“我没事!”她侧眸,恰巧就看见他又在揉着眉心,心里那一片平静乍然掀起起浪潮,“我不骑马了!”
他睁眼,撤下捻眉的手凝神注视她。
手从被窝里抽出,攀上他憔悴的脸颊,黯然的眉宇,还有嘴角那一抹疲倦的微笑,心疼。
“宴华年,你还是这个样子,从前我心疼,现在我也心疼,你回去吧,好好睡一觉,等你睡醒了,我就好了!”
“我想陪着你,不敢离开……”
“你傻,就算……”她闭了闭眼,深呼吸,“我也一直会在这欢颜殿里,因为这里是我们的家,我要照顾你,你也要照顾我,那么忙,我还能去哪里?你放心吧,你的丫头们都很好,回去吧,好不好?”

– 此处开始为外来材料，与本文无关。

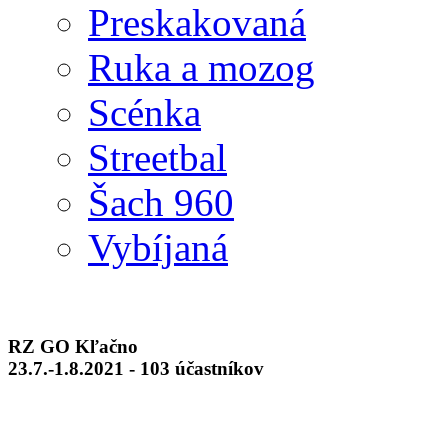
Preskakovaná
Ruka a mozog
Scénka
Streetbal
Šach 960
Vybíjaná
RZ GO Kľačno
23.7.-1.8.2021 - 103 účastníkov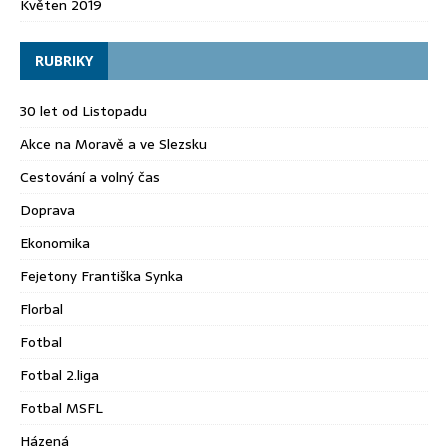
Květen 2019
RUBRIKY
30 let od Listopadu
Akce na Moravě a ve Slezsku
Cestování a volný čas
Doprava
Ekonomika
Fejetony Františka Synka
Florbal
Fotbal
Fotbal 2.liga
Fotbal MSFL
Házená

此时馨宁带了两个侍婢传膳进屋,她在他手臂上轻轻往外推:“回去,我要吃东西了!”
他拍拍她的头顶,犹犹豫豫地起了身,背对着她朝馨宁望了一眼,不知在表达什么,馨宁只是会意地一福身,他这才提脚开走。
无忧阁半开的门挡住了他离去的背影,她在馨宁的搀扶下坐起,眷恋地收回目光来,案几已经摆在了榻上,扑鼻一股子补药的味道,吃下一口,感动的灼热就从心底溢上眼眶,能把药材做成这样子,不知花了多少心思!
一时想起姑妈说过的话——这辈子千万不要嫁给皇帝!
她之不幸,爱上的人刚好做了皇帝,又何其幸,他是这样子一个男人!
即使他是皇帝,也愿为他一改初衷,去发自内心的爱上这个牢笼,哪怕失去……
最后一口咽下去的时候心有点痛,不由再次抚摸自己的肚子,好奇妙,就在前几日这里头还有个小小的东西,在慢慢成长,融合着他与她的紧密联系,可就在她还没来得及感知它的存在时它已经没了……这感觉太奇怪了!
侍婢离去的时候,她问馨宁:“发生了什么事?”
馨宁给她披衣,听她这话有些迟疑,微垂着头大概是在斟酌该怎么答她。
“今儿什么时候了?”
这个问题馨宁干脆利落:“回娘娘,今儿初九了!”
“啊……初九了……今年开头不利,赶明儿随我去庙里拜拜,是不是哪里得罪了佛祖,请了罪,也好过得踏实一点!”她呆讷地盯着馨宁合在腹前的双手,脑袋里才刚有了些想法回忆,竟已开始抽疼起来,那股任性的疼痛在整个脑袋里打转,越转越快,无奈用手撑着额,闭眼宁神,“这些日……这七八日里都发生了什么事?”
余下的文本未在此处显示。